Currently, serological screening rather than preventative vaccination is advised for adolescents and adults with a negative or uncertain history of chickenpox, while recommendations differ for those with a positive history of chickenpox, depending on their particular risk of infection [32]. Indeed, if we had used chickenpox history alone to identify susceptible individual in our sample of 336 asylum seekers, we would have vaccinated 148 immune individuals, exposing them to the unjustified risk of side effects, and 16 susceptible individuals who reported a positive history would have been missed. Assuming that the exact seroprevalence was 86.8% (seroprevalence among all serologically screened) the PPV would increase to 92.5% and the NPV would decrease to 17.4%. If we had used chickenpox history alone to identify susceptible individuals among all screened individuals, we would have vaccinated 757 individuals, 625 of whom were immune, and we would have missed 39 susceptible individuals.

The homogeneity of people living at the CARA, with a majority coming from Sub-Saharan Africa, is a constraint on the generalisation of our findings to older and multi-ethnic migrant populations.

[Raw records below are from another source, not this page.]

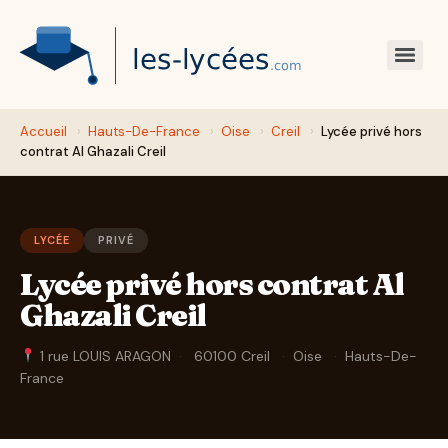
Accueil
›
Hauts-De-France
›
Oise
›
Creil
›
Lycée privé hors
contrat Al Ghazali Creil
LYCÉE
PRIVÉ
Lycée privé hors contrat Al
Ghazali Creil
1 rue LOUIS ARAGON
·
60100 Creil
·
Oise
·
Hauts-De-
France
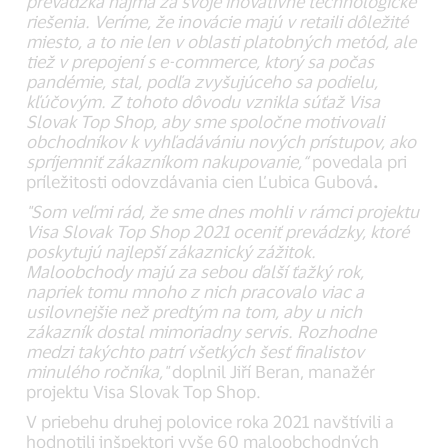
prevádzka najmä za svoje inovatívne technologické
riešenia.
Veríme, že inovácie majú v retaili dôležité
miesto, a to nie len v oblasti platobných metód, ale
tiež v prepojení s e-commerce, ktorý sa počas
pandémie, stal, podľa zvyšujúceho sa podielu,
kľúčovým. Z tohoto dôvodu vznikla súťaž Visa
Slovak Top Shop, aby sme spoločne motivovali
obchodníkov k vyhľadávániu nových prístupov, ako
spríjemniť zákazníkom nakupovanie,“
povedala pri
príležitosti odovzdávania cien Ľubica Gubová
.
"Som veľmi rád, že sme dnes mohli v rámci projektu
Visa Slovak Top Shop 2021 oceniť prevádzky, ktoré
poskytujú najlepší zákaznický zážitok.
Maloobchody majú za sebou ďalší ťažký rok,
napriek tomu mnoho z nich pracovalo viac a
usilovnejšie než predtým na tom, aby u nich
zákazník dostal mimoriadny servis. Rozhodne
medzi takýchto patrí všetkých šesť finalistov
minulého ročníka,"
doplnil Jiří Beran, manažér
projektu Visa Slovak Top Shop.
V priebehu druhej polovice roka 2021 navštívili a
hodnotili inšpektori vyše 60 maloobchodných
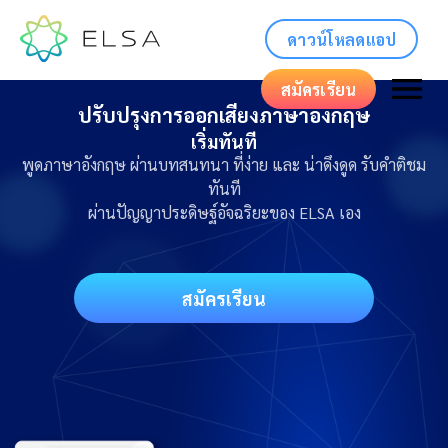
ดาวน์โหลดแอป
สมัครเรียน
ปรับปรุงการออกเสียงภาษาอังกฤษ
เริ่มทันที
พูดภาษาอังกฤษ ผ่านบทสนทนา ที่ง่าย และ น่าดึงดูด รับคำติชม
ทันที
ผ่านปัญญาประดิษฐ์อัจฉริยะของ ELSA เอง
สมัครเรียน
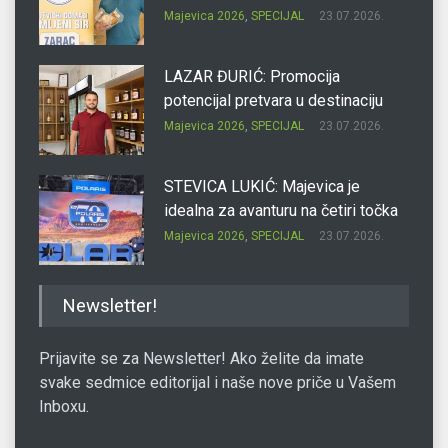
Majevica 2026
,
SPECIJAL
23.07.2026.
LAZAR ĐURIĆ: Promocija
potencijal pretvara u destinaciju
Majevica 2026
,
SPECIJAL
23.07.2026.
STEVICA LUKIĆ: Majevica je
idealna za avanturu na četiri točka
Majevica 2026
,
SPECIJAL
23.07.2026.
DRAGAN OSTOJIĆ: Moj karakter je
Newsletter!
iskovan na Majevici
Majevica 2026
,
SPECIJAL
23.07.2026.
Prijavite se za Newsletter! Ako želite da imate
svake sedmice editorijal i naše nove priče u Vašem
Inboxu.
SLAĐANA ZGONJANIN: Industrija
sa licem zajednice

Recall bias in relation to age could have impacted the results, especially for those who contracted chickenpox during infancy and early childhood. We attempted to control for recall bias by adding pictures of typical chickenpox rashes to the questionnaires. Considering individuals with an ‘unknown’ answer as negative history of diseases, could have affected the PPV and the NPV.

Conclusions

In conclusion, the presented outbreak confirms the risk of chickenpox among migrant populations and supports the need for additional measures to prevent and control an outbreak, in order to avoid complications, limit management costs of cases and prevent the further spread of the virus. NPV and PPV indicate that serological testing is crucial for those reporting a negative history of chickenpox and should be considered in those reporting a positive history. Nevertheless, considering that the asylum seeker population is at increased risk of varicella, a universal screening of all individuals, regardless of history status, should be the preferred approach considering associated costs case by case. This report also highlights the important role of national and local surveillance systems for reception centres for migrants in early detection and response to chickenpox and other communicable disease outbreaks and the value of a coordinated response integrating collective housing facilities, public health authorities, reference laboratories and high level specialist hospitals.